Google Groups no longer supports new Usenet posts or subscriptions. Historical content remains viewable.
Dismiss

python 3: sorting with a comparison function

1 view
Skip to first unread message

Thomas Heller

unread,
Oct 9, 2008, 3:32:09 PM10/9/08
to
Does Python 3 have no way anymore to sort with a comparison function?

Both [].sort() and sorted() seem to accept only 'key' and 'reverse' arguments,
the 'cmp' argument seems to be gone. Can that be?

Thomas

bearoph...@lycos.com

unread,
Oct 9, 2008, 4:36:58 PM10/9/08
to
Thomas Heller:

> the 'cmp' argument seems to be gone. Can that be?

Yes, that's a wonderful thing, because from the code I see around
99.9% of people see the cmp and just use it, totally ignoring the
presence of the 'key' argument, that allows better and shorter
solutions of the sorting problem. So removing the cmp is the only way
to rub the nose of programmers on the right solution, and it goes well
with the Python "There should be one-- and preferably only one --
obvious way to do it.".

For most of very uncommon situations where key isn't the right thing,
you can use this code by Hettinger:

def cmp2key(mycmp):
"Converts a cmp= function into a key= function"
class K:
def __init__(self, obj, *args):
self.obj = obj
def __cmp__(self, other):
return mycmp(self.obj, other.obj)
return K
s.sort(key=cmp2key(lambda p, q: cmp(p.lower(), q.lower())))

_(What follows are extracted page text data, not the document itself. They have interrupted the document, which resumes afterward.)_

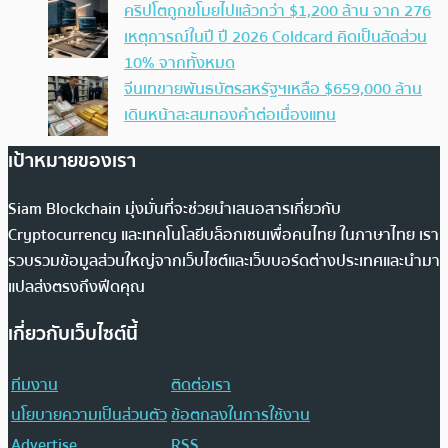
คริปโตถูกขโมยไปแล้วกว่า $1,200 ล้าน จาก 276
เหตุการณ์ในปี ปี 2026 Coldcard คิดเป็นสัดส่วน
10% จากทั้งหมด
จีนเทขายพันธบัตรสหรัฐฯเหลือ $659,000 ล้าน
เดินหน้าสะสมทองคำต่อเนื่องแทน
เป้าหมายของเรา
Siam Blockchain มุ่งมั่นที่จะช่วยนำเสนอสารเกี่ยวกับ
Cryptocurrency และเทคโนโลยีบล็อกเชนเพื่อคนไทย ในภาษาไทย เรา
รวบรวมข้อมูลส่วนใหญ่จากเว็บไซต์และเว็บบอร์ดต่างประเทศและนำมา
แปลส่งตรงถึงฟีดคุณ
เกี่ยวกับเว็บไซต์นี้
ทีมงาน
ติดต่อเรา
นโยบายความเป็นส่วนตัว
ข้อตกลงในการใช้งาน
Advertise
RSS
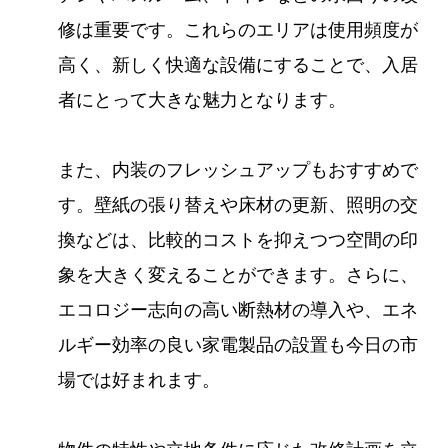
修は重要です。これらのエリアは使用頻度が
高く、新しく快適な設備にすることで、入居
者にとって大きな魅力となります。
また、内装のフレッシュアップもおすすめで
す。壁紙の張り替えや床材の更新、照明の交
換などは、比較的コストを抑えつつ空間の印
象を大きく変えることができます。さらに、
エコロジー志向の高い断熱材の導入や、エネ
ルギー効率の良い家電製品の設置も今日の市
場では好まれます。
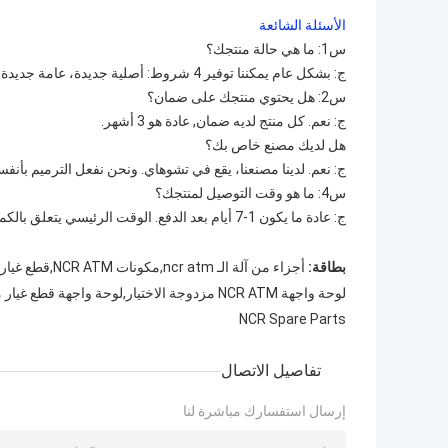
الأسئلة الشائعة
س1: ما هي حالة منتجك؟
ج: بشكل عام يمكننا توفير 4 شروط: أصلية جديدة، عامة جديدة، مستعملة أصلية وأصلية تم تجديدها.
س2: هل يحتوي منتجك على ضمان؟
ج: نعم. كل منتج لديه ضمان, عادة هو 3 أشهر.
هل لديك مصنع خاص بك؟
ج: نعم. لدينا مصنعنا، يقع في تشوهاي. ونحن نفعل الترميم بأنفسنا
س4: ما هو وقت التوصيل لمنتجك؟
ج: عادة ما يكون 1-7 أيام بعد الدفع. الوقت الرئيسي يتعلق بالكمية التي طلبتها.
بطاقة:
أجزاء من آلة الـ ncr atm,مكونات NCR ATM,قطع غيار ncr
لوحة واجهة NCR ATM مزدوجة الاختيار,لوحة واجهة قطع غيار ماكينة الصراف الآلي NCR,أجزاء من أجهزة الصراف الآلي مع ضمان
NCR Spare Parts
تفاصيل الاتصال
إرسال استفسارك مباشرة لنا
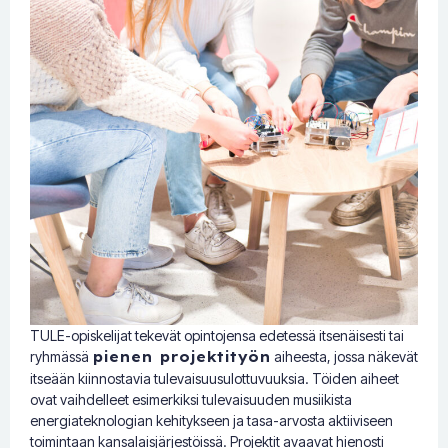
TULE-opiskelijat tekevät opintojensa edetessä itsenäisesti tai
ryhmässä
pienen projektityön
aiheesta, jossa näkevät
itseään kiinnostavia tulevaisuusulottuvuuksia. Töiden aiheet
ovat vaihdelleet esimerkiksi tulevaisuuden musiikista
energiateknologian kehitykseen ja tasa-arvosta aktiiviseen
toimintaan kansalaisjärjestöissä. Projektit avaavat hienosti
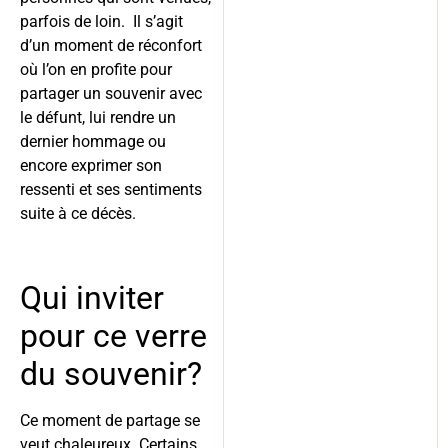
parfois de loin. Il s’agit
d’un moment de réconfort
où l’on en profite pour
partager un souvenir avec
le défunt, lui rendre un
dernier hommage ou
encore exprimer son
ressenti et ses sentiments
suite à ce décès.
Qui inviter
pour ce verre
du souvenir?
Ce moment de partage se
veut chaleureux. Certains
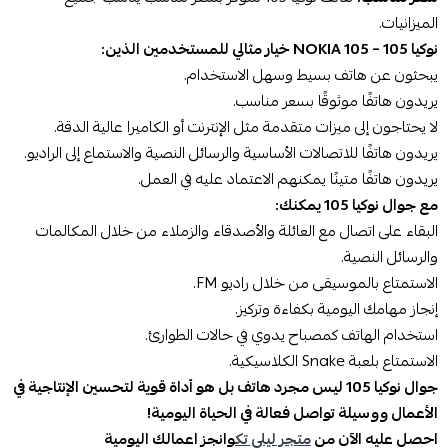
الميزانيات.
نوكيا 105 – NOKIA 105 خيار مثالي للمستخدمين الذين:
يبحثون عن هاتف بسيط وسهل الاستخدام.
يريدون هاتفًا موثوقًا بسعر مناسب.
لا يحتاجون إلى ميزات متقدمة مثل الإنترنت أو الكاميرا عالية الدقة.
يريدون هاتفًا للاتصالات الأساسية والرسائل النصية والاستماع إلى الراديو.
يريدون هاتفًا متينًا يمكنهم الاعتماد عليه في العمل.
مع جوال نوكيا 105 يمكنك:
البقاء على اتصال مع العائلة والأصدقاء والزملاء من خلال المكالمات
والرسائل النصية.
الاستمتاع بالموسيقى من خلال راديو FM.
إنجاز مهامك اليومية بكفاءة وتركيز.
استخدام الهاتف كمصباح يدوي في حالات الطوارئ.
الاستمتاع بلعبة Snake الكلاسيكية.
جوال نوكيا 105 ليس مجرد هاتف بل هو أداة قوية لتحسين الإنتاجية في
الأعمال ووسيلة تواصل فعالة في الحياة اليومية!
احصل عليه الآن من
متجر ليلي تك
وانجز اعمالك اليومية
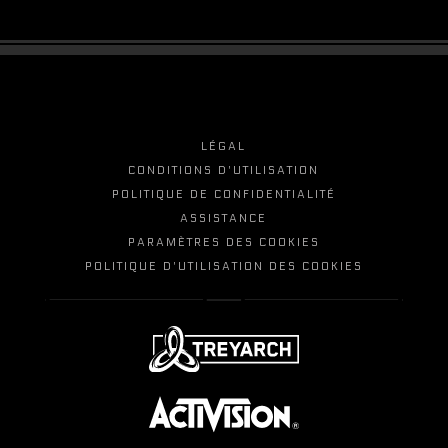
LÉGAL
CONDITIONS D'UTILISATION
POLITIQUE DE CONFIDENTIALITÉ
ASSISTANCE
PARAMÈTRES DES COOKIES
POLITIQUE D'UTILISATION DES COOKIES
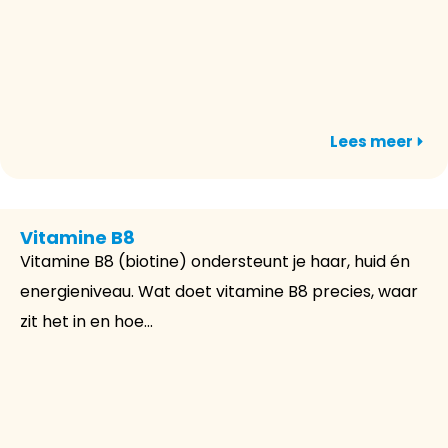
Lees meer
Vitamine B8
Vitamine B8 (biotine) ondersteunt je haar, huid én
energieniveau. Wat doet vitamine B8 precies, waar
zit het in en hoe...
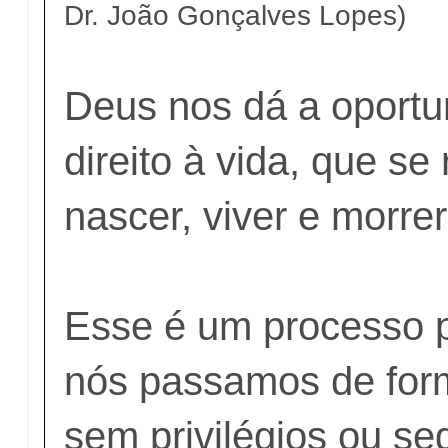
Dr. João Gonçalves Lopes)
Deus nos dá a oportu
direito à vida, que s
nascer, viver e morrer
Esse é um processo p
nós passamos de forma
sem privilégios ou s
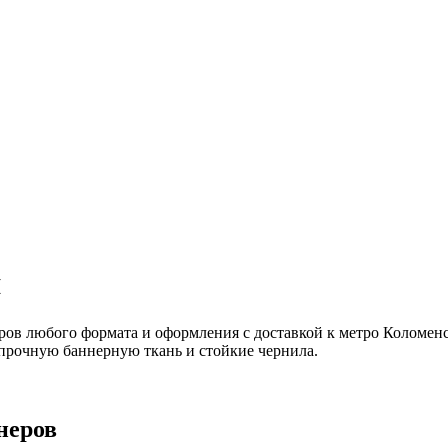
я
ров любого формата и оформления с доставкой к метро Коломенс
 прочную баннерную ткань и стойкие чернила.
неров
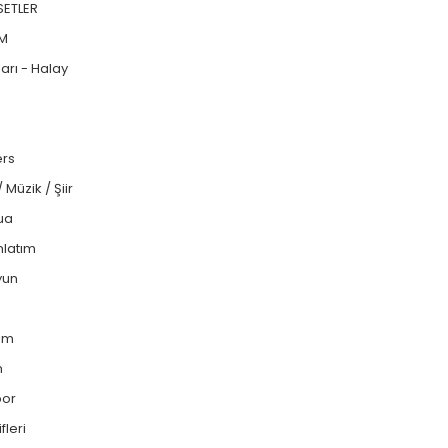
SETLER
LM
arı - Halay
ers
 / Müzik / Şiir
ua
latım
yun
ilm
m
por
fleri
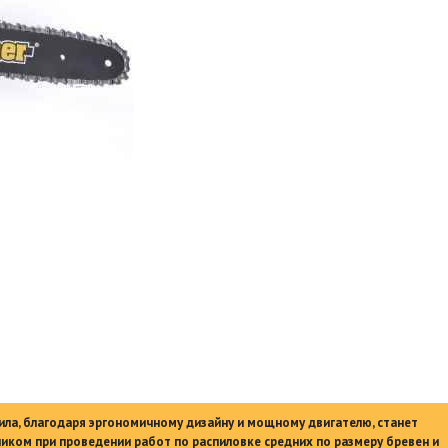
ила, благодаря эргономичному дизайну и мощному двигателю, станет
ом при проведении работ по распиловке средних по размеру бревен и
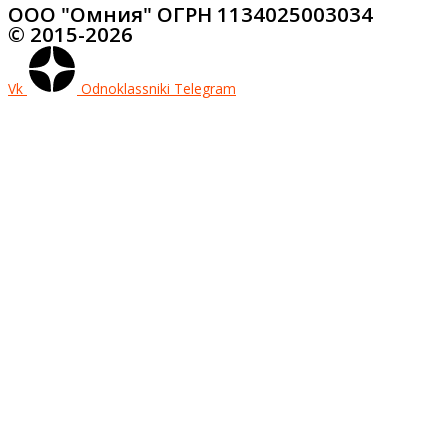
ООО "Омния" ОГРН 1134025003034
© 2015-2026
Vk
Odnoklassniki
Telegram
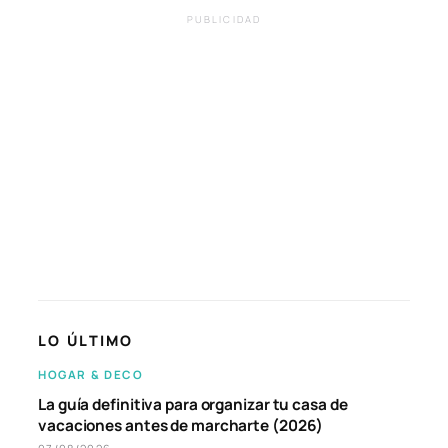
PUBLICIDAD
LO ÚLTIMO
HOGAR & DECO
La guía definitiva para organizar tu casa de
vacaciones antes de marcharte (2026)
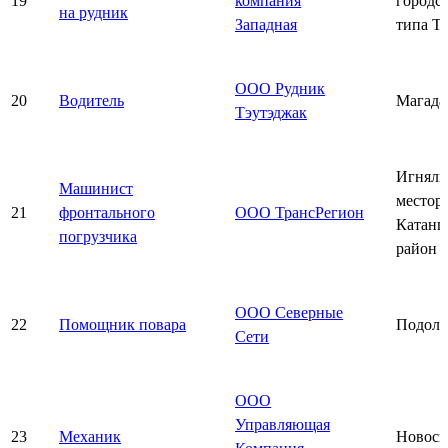
19
компания
городс
на рудник
Западная
типа Т
ООО Рудник
20
Водитель
Магада
Тэутэджак
Игняли
Машинист
местор
21
фронтального
ООО ТрансРегион
Катанг
погрузчика
район
ООО Северные
22
Помощник повара
Подоль
Сети
ООО
Управляющая
23
Механик
Новоси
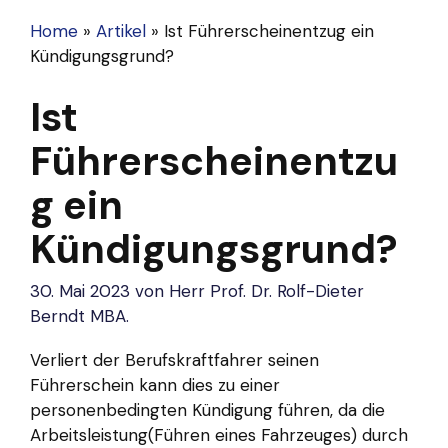
Home
»
Artikel
»
Ist Führerscheinentzug ein
Kündigungsgrund?
Ist
Führerscheinentzu
g ein
Kündigungsgrund?
30. Mai 2023
von
Herr Prof. Dr. Rolf-Dieter
Berndt MBA.
Verliert der Berufskraftfahrer seinen
Führerschein kann dies zu einer
personenbedingten Kündigung führen, da die
Arbeitsleistung(Führen eines Fahrzeuges) durch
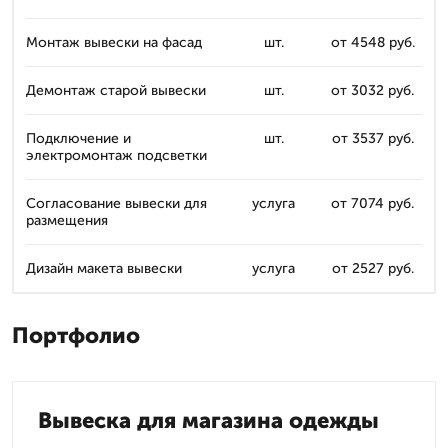
Монтаж вывески на фасад
шт.
от 4548 руб.
Демонтаж старой вывески
шт.
от 3032 руб.
Подключение и
шт.
от 3537 руб.
электромонтаж подсветки
Согласование вывески для
услуга
от 7074 руб.
размещения
Дизайн макета вывески
услуга
от 2527 руб.
Портфолио
Вывеска для магазина одежды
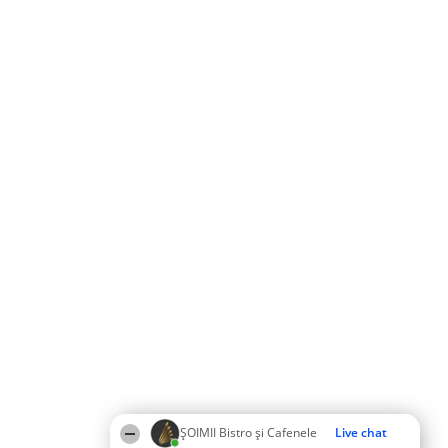
ȘOIMII Bistro și Cafenele
Live chat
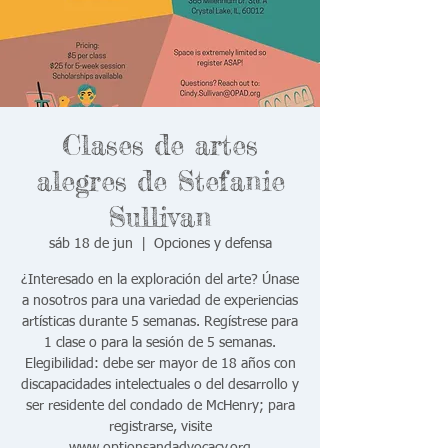
Clases de artes
alegres de Stefanie
Sullivan
sáb 18 de jun
  |  
Opciones y defensa
¿Interesado en la exploración del arte? Únase
a nosotros para una variedad de experiencias
artísticas durante 5 semanas. Regístrese para
1 clase o para la sesión de 5 semanas.
Elegibilidad: debe ser mayor de 18 años con
discapacidades intelectuales o del desarrollo y
ser residente del condado de McHenry; para
registrarse, visite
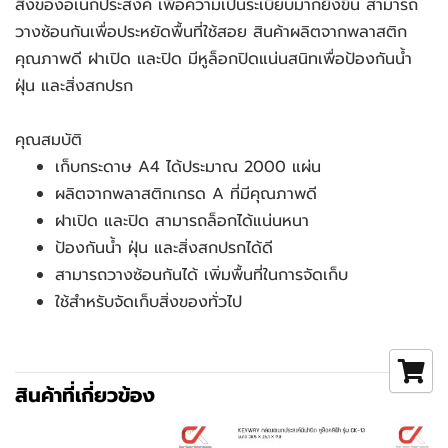
สิ่งของอเนกประสงค์ เพื่อความเป็นระเบียบมากยิ่งขึ้น สามารถ
วางซ้อนกันเพื่อประหยัดพื้นที่ใช้สอย สินค้าผลิตจากพลาสติก
คุณภาพดี ฝาเปิด และปิด มีหูล็อกปิดแน่นสนิทเพื่อป้องกันน้ำ
ฝุ่น และสิ่งสกปรก
คุณสมบัติ
เก็บกระดาษ A4 ได้ประมาณ 2000 แผ่น
ผลิตจากพลาสติกเกรด A ที่มีคุณภาพดี
ฝาเปิด และปิด สามารถล็อกได้แน่นหนา
ป้องกันน้ำ ฝุ่น และสิ่งสกปรกได้ดี
สามารถวางซ้อนกันได้ เพิ่มพื้นที่ในการจัดเก็บ
ใช้สำหรับจัดเก็บสิ่งของทั่วไป
สินค้าที่เกี่ยวข้อง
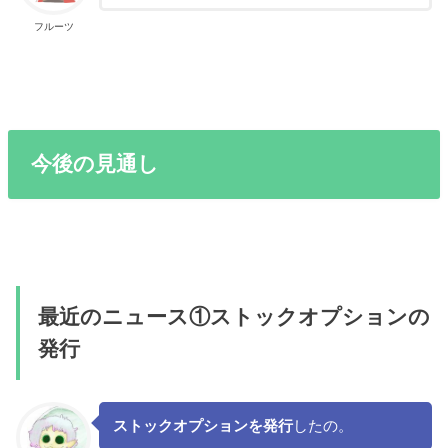
フルーツ
今後の見通し
最近のニュース①ストックオプションの
発行
ストックオプションを発行
したの。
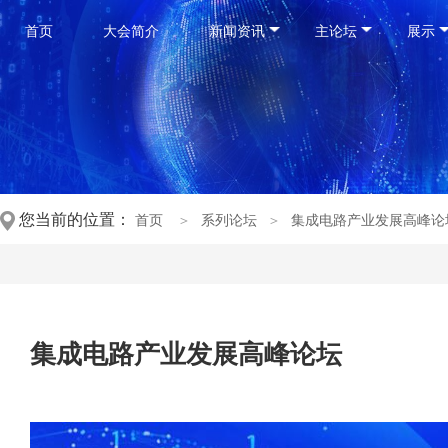
首页
大会简介
新闻资讯
主论坛
展示
您当前的位置：
首页
＞
系列论坛
＞
集成电路产业发展高峰论
集成电路产业发展高峰论坛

That code can't be used in one situation: when the array to be sorted
is huge, that situation can be handled by the original true cmp
function, but not by that cmp2key(). But I have met such situation so
far. When you have an huge amount of data, use an external sort, even
Windows has one, even if its usage is a bit tricky (linux sort command
is safer).

Bye,
bearophile

Terry Reedy

unread,
Oct 9, 2008, 5:44:56 PM10/9/08
to pytho...@python.org

Yes. When this was discussed, no one could come up with an actual use
case in which the compare function was not based on a key function.
Calling the key function n times has to be faster than calling a compare
function n to O(nlogn) times with 2 keys computed for each call. The
main counter argument would be if there is no room in memory for the
shadow array of key,index pairs. And that can be at least sometimes
handled by putting the original on disk and sorting an overt key,index
array. Or by using a database.

Thomas Heller

unread,
Oct 10, 2008, 6:06:37 AM10/10/08
to
> Thomas Heller wrote:
>> Does Python 3 have no way anymore to sort with a comparison function?
>>
>> Both [].sort() and sorted() seem to accept only 'key' and 'reverse' arguments,
>> the 'cmp' argument seems to be gone. Can that be?

Terry Reedy schrieb:

> Yes. When this was discussed, no one could come up with an actual use
> case in which the compare function was not based on a key function.
> Calling the key function n times has to be faster than calling a compare
> function n to O(nlogn) times with 2 keys computed for each call. The
> main counter argument would be if there is no room in memory for the
> shadow array of key,index pairs. And that can be at least sometimes
> handled by putting the original on disk and sorting an overt key,index
> array. Or by using a database.
>

bearoph...@lycos.com schrieb:

> Yes, that's a wonderful thing, because from the code I see around
> 99.9% of people see the cmp and just use it, totally ignoring the
> presence of the 'key' argument, that allows better and shorter
> solutions of the sorting problem. So removing the cmp is the only way
> to rub the nose of programmers on the right solution, and it goes well
> with the Python "There should be one-- and preferably only one --
> obvious way to do it.".


Thanks, I got it now.

Thomas

Kay Schluehr

unread,
Oct 10, 2008, 8:35:18 AM10/10/08
to
On 9 Okt., 22:36, bearophileH...@lycos.com wrote:

> Yes, that's a wonderful thing, because from the code I see around
> 99.9% of people see the cmp and just use it, totally ignoring the
> presence of the 'key' argument, that allows better and shorter
> solutions of the sorting problem.

Me too because I don't get this:

"key specifies a function of one argument that is used to extract a
comparison key from each list element: key=str.lower. The default
value is None."

Kay

prue...@latinmail.com

unread,
Oct 10, 2008, 1:22:28 PM10/10/08
to

Don't know if further explanation is needed, but here is the deal:

cmp is a function that receives two values and you return -1, 0 or 1
depending if the first is smaller, equal or bigger. 99% of the time
you will do some operation on the values that come in and then do a if
statement with ">" or "<" and return -1,0,1.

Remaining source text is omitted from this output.